During his school years, Coleridge developed an infatuation with Mary Evans, the sister of a friend. Holmes notes that Coleridge’s affection was as much for the Evans family as a whole as it was for Mary. The poet’s own loveless childhood had left him vulnerable to falling for happy families: Holmes suggests that this tendency would eventually cause his unhappy marriage to Sara Fricker.
At Jesus College, Cambridge, Coleridge began winning prizes for his poetry, acquired an interest in politics, and met several young men who would be influential in the Romantic movement. At the same time, he developed a heavier opium habit and began to rack up debts. Eventually, in need of income, he left the college to enlist in the Army under the pseudonym "Silas Tomkyn Comberbache.” Far from a natural soldier, he traded his writing ability for help with his horse and equipment. When he left Latin graffiti on the stable wall, his identity was uncovered, and his brother paid his debts and returned him to the university.

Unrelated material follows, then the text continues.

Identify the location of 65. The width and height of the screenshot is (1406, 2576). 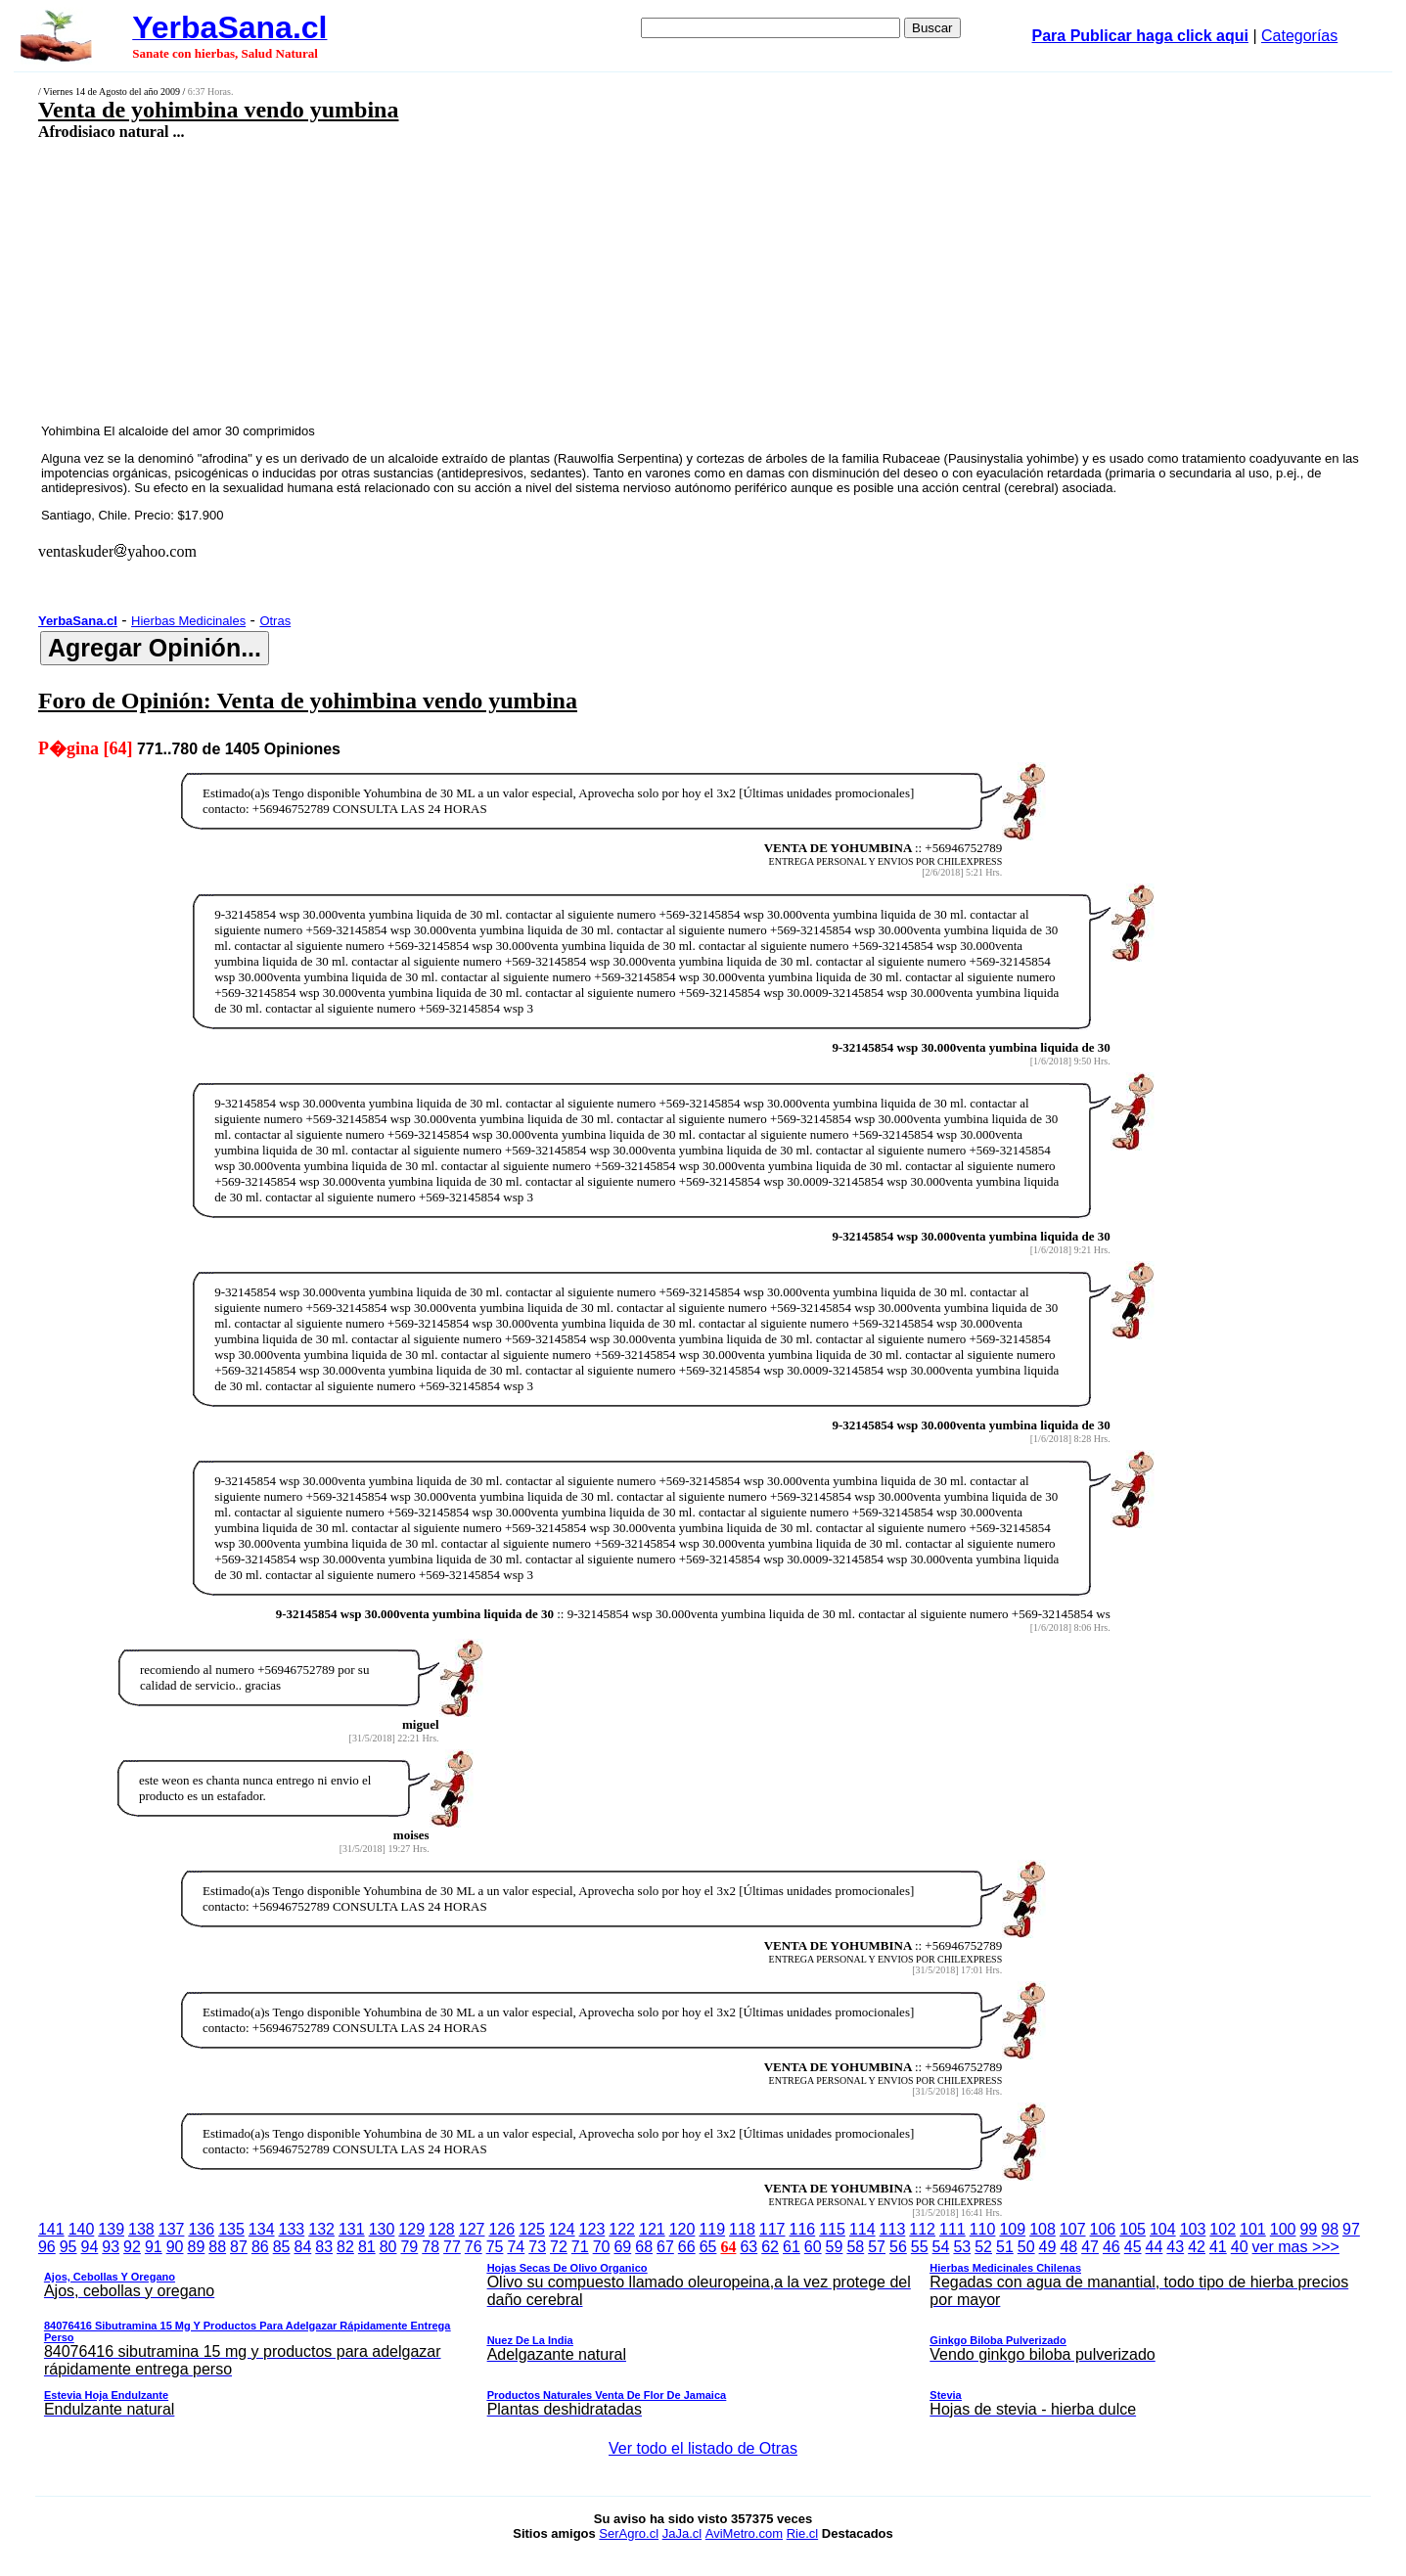
(708, 2246).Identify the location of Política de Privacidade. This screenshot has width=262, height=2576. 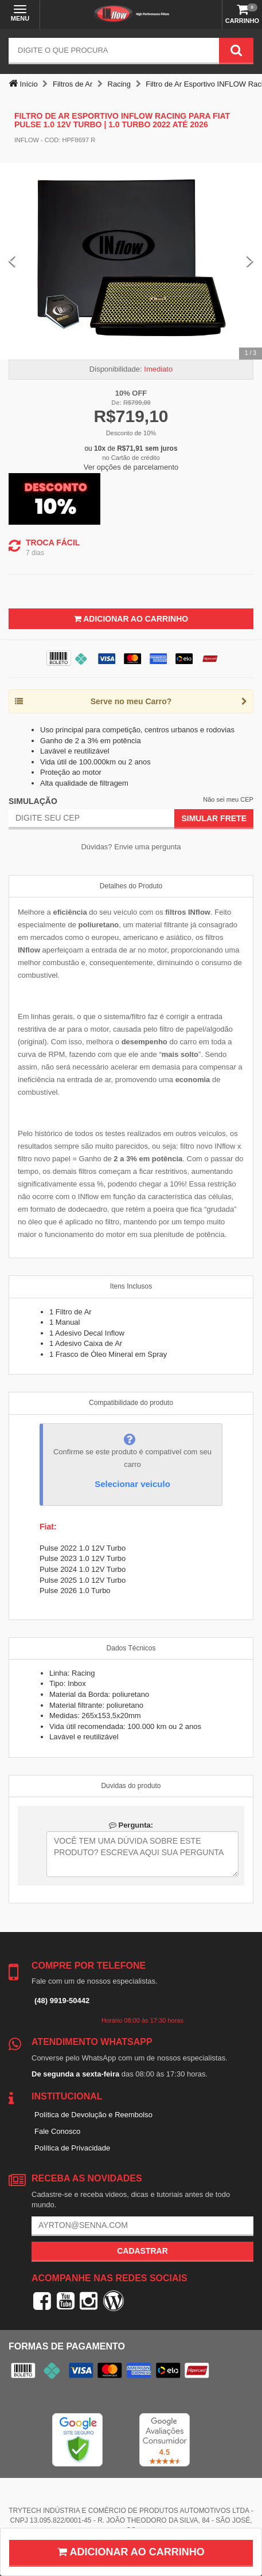
(72, 2148).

After his return to Cambridge, Coleridge began to write poetry of the kind which would come to be called Romantic. He became close friends with the poet Robert Southey, who introduced him to Sara Fricker. Coleridge was enamored of all the Fricker sisters, and Sara may have been the least suitable bride for the young poet, but under Southey’s influence he proposed to her, and they were married.

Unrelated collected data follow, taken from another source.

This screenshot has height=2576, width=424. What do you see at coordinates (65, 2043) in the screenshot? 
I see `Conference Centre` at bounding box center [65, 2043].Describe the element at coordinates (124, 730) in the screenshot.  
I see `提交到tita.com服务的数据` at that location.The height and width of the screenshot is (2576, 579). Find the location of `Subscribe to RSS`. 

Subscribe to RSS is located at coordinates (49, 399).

Coleridge began collaborating with another young poet, William Wordsworth, on a collection of verse called
Lyrical Ballads. At first, Coleridge took the lead in this collaboration, but when Coleridge agreed to join his friend and Wordsworth’s sister Dorothy in the Lake District to finish the book, Wordsworth began to impose his vision, rejecting Coleridge’s “Rime of the Ancient Mariner” and “Christabel.”
Coleridge took Wordsworth’s judgment of his work to heart. For Holmes, this represents the great crisis of Coleridge’s early life. The poet returned to his unhappy marriage in a state of dejection. His addiction to opium worsened, and he began to ignore literature in favor of political and metaphysical speculation. The bulk of the work for which Coleridge is now famous was behind him by this stage. However, Holmes argues that during this period, ''One can glimpse something new stirring in that extraordinarily flexible and resourceful mind: the hope of recreating himself imaginatively out of the sense of failure itself. First, he had deserts of opium, illness, and domestic unhappiness to cross; and endless unavailing visions of escape to live through. But he would do it, he would endure, he would write.''
The first half of Holmes’s account ends as Coleridge takes ship for Malta, writing on a chair made from the cages of captive ducks.
Praised in the
New York Times for its ability to win “the reader over to Coleridge’s point of view,” Holmes’s biography was universally well received by academics and lay readers alike.